Tags: Cost, Impairment, Call Transcript, Earnings, Telecom & Utilities, Seeking Alpha, Hess Corp.

Question-and-Answer Session

Operator

(Operator Instructions) Your first question comes from Mark Flannery – Credit Suisse.

Mark Flannery – Credit Suisse

I have a question about costs, John Rielly just gave us some guidance on the cash operating costs but with regard to let’s assume a $45 world and a world of $5 US natural gas prices are you confident that the corporation can post a net profit in 2009? I think that net loss in the fourth quarter has raised a few eyebrows. Is there anything you can do to maybe get costs down further than the guidance that you’ve given us today?

John P. Rielly

What we have Mark in our projections right now for costs is as you know we have contracts that you enter in to and you’ll fulfill those contracts, especially in the first six months of the year. As these contracts come in we’ll execute those contracts and we’ll incur those costs. As you’re talking about a $45 world or a $5 natural gas price world, obviously then industry costs will come down over time and so those costs will then filter through our operating costs.

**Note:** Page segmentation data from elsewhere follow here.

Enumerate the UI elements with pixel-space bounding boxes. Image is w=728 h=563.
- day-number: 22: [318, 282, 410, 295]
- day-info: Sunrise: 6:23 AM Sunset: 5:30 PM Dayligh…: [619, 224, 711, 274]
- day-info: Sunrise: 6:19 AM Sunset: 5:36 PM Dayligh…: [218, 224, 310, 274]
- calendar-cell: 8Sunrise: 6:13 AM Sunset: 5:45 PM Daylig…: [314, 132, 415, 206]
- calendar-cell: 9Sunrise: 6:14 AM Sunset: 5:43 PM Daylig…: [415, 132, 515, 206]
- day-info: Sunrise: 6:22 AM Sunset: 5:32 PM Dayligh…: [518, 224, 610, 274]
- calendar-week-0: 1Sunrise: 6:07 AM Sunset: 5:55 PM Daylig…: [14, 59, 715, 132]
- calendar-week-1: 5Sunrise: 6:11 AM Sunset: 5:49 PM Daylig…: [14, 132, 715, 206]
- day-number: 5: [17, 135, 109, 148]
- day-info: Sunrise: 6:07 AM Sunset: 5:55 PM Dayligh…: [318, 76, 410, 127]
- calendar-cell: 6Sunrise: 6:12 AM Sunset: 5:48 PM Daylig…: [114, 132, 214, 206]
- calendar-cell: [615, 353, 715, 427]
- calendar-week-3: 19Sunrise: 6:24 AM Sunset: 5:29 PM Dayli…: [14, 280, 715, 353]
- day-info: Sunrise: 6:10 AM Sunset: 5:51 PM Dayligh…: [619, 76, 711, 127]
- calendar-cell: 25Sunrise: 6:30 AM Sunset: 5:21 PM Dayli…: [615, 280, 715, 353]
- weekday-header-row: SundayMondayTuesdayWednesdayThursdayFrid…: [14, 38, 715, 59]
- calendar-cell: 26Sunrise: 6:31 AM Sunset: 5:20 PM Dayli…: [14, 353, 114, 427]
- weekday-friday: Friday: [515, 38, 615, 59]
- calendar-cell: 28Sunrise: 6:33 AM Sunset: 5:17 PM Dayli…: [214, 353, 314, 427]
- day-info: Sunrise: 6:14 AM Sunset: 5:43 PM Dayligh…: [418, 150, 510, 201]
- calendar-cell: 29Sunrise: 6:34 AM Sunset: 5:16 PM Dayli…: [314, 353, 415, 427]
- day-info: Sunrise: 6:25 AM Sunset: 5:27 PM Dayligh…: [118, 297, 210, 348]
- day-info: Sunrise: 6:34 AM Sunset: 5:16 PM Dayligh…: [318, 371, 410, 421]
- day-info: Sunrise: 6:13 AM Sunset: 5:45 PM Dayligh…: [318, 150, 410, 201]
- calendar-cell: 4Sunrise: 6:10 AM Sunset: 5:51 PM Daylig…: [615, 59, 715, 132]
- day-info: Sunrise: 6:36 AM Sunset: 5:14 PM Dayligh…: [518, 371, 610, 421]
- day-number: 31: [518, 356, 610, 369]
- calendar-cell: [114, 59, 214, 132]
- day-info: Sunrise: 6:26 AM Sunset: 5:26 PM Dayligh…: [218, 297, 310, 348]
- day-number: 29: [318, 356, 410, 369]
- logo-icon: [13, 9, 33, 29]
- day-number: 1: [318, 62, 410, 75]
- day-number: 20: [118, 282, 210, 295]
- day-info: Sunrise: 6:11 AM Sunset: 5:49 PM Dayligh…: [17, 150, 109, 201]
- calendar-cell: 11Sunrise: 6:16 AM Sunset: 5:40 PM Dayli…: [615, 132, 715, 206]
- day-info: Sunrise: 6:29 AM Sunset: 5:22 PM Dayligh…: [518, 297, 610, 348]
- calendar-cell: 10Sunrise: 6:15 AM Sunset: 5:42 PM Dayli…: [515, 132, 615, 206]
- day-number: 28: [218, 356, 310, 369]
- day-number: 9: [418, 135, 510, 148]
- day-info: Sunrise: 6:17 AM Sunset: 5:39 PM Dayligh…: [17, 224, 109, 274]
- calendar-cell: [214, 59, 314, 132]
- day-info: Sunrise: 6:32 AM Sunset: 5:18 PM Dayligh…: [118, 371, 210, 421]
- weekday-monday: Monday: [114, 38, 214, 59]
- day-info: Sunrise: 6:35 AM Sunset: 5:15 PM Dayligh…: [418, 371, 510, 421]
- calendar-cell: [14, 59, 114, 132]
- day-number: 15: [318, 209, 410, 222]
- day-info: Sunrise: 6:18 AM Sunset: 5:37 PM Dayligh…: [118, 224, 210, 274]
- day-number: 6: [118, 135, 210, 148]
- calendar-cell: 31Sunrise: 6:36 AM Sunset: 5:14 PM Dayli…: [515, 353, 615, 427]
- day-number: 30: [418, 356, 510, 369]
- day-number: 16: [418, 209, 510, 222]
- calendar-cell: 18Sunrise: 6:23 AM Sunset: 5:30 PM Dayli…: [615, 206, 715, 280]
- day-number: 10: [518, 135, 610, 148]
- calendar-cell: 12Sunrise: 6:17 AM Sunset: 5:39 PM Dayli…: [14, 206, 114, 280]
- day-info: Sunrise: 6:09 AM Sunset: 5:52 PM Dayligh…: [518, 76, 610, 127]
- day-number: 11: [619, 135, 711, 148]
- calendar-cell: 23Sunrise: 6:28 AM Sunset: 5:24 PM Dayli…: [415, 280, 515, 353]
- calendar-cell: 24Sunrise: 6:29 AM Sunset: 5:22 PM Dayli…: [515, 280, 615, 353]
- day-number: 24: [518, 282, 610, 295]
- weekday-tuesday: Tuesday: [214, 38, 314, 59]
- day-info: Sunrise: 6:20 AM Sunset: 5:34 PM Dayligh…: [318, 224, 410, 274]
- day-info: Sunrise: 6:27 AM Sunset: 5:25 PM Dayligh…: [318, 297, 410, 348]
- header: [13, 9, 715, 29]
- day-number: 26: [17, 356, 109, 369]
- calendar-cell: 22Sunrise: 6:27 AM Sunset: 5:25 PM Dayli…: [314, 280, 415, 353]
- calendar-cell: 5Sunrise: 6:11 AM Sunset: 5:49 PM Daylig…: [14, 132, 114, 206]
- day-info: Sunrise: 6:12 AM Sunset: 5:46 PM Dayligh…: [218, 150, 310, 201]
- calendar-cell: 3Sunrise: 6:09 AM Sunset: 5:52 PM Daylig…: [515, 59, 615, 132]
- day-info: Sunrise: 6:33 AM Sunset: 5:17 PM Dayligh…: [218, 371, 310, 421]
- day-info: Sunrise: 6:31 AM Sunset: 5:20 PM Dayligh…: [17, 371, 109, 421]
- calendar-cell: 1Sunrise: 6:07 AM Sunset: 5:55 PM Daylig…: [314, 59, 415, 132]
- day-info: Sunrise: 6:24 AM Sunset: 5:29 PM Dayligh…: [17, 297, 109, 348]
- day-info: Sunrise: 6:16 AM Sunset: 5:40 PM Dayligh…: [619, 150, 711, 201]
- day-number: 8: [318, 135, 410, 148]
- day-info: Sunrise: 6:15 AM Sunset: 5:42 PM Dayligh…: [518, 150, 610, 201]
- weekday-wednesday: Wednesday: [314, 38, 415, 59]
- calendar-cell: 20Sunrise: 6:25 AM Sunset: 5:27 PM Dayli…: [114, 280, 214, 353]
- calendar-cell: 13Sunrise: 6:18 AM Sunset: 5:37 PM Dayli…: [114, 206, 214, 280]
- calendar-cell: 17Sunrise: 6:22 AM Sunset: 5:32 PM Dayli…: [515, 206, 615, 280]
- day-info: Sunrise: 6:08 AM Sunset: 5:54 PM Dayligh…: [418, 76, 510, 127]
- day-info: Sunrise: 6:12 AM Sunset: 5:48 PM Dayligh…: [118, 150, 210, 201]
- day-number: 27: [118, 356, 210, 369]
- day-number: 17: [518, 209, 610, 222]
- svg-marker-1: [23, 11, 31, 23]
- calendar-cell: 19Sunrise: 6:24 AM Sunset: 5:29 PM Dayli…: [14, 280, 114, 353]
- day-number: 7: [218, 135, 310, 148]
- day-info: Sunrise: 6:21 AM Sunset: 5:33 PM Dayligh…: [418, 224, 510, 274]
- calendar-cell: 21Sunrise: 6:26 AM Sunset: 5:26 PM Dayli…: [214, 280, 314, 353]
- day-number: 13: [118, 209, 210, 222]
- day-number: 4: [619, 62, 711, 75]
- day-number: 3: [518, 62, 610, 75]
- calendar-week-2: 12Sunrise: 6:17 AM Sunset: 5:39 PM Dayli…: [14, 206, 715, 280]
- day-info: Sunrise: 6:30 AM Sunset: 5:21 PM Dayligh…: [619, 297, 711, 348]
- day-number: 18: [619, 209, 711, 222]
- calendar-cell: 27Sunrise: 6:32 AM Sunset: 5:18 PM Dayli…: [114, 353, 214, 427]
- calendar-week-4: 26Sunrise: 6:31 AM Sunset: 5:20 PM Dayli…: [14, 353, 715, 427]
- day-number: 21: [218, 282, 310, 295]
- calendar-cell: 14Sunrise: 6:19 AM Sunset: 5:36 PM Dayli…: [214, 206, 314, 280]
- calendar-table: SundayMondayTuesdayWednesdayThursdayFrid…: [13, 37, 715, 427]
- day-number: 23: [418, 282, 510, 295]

Now, trying to give projections of exactly when that will happen I can’t give it to you exactly which quarter and as that will start filter through. But, if there’s a $45 price world, we can be profitable in a $45 price world. As you can see from our results that we gave obviously, there’s lower commodity prices right now, we had to take a look at our whole portfolio to see if there were any impairments in the portfolio. You can see that we had small impairments at two fields and both of those fields were at the end of their life actually, both ceasing production in 2009.

So, at these lower prices our portfolio is resilient and is profitable at these lower prices. Now, the other facts that you have to add in then are exploration expenses. So, are you going to be successful with your wells or not. But again, if you’re just talking about the portfolio and the producing assets, they can be profitable at these prices.

Operator

Your next question comes from Robert Kessler – Simmons & Company International.

Robert Kessler – Simmons & Company International

A couple of questions, firstly on reserves additions I’m just curious how much might be in there for Bakken? I don’t imagine it was a large number but just curious nonetheless given the combination of year end pricing and costs. Then related to that, what your rough number might be for the WTI equivalent price that would be needed for Bakken to be reasonably economic in the long term for Hess. Then, unrelated to that, in exploration I’m just curious on exploration expenses in the fourth quarter, what if any, might have been included for leasehold impairments.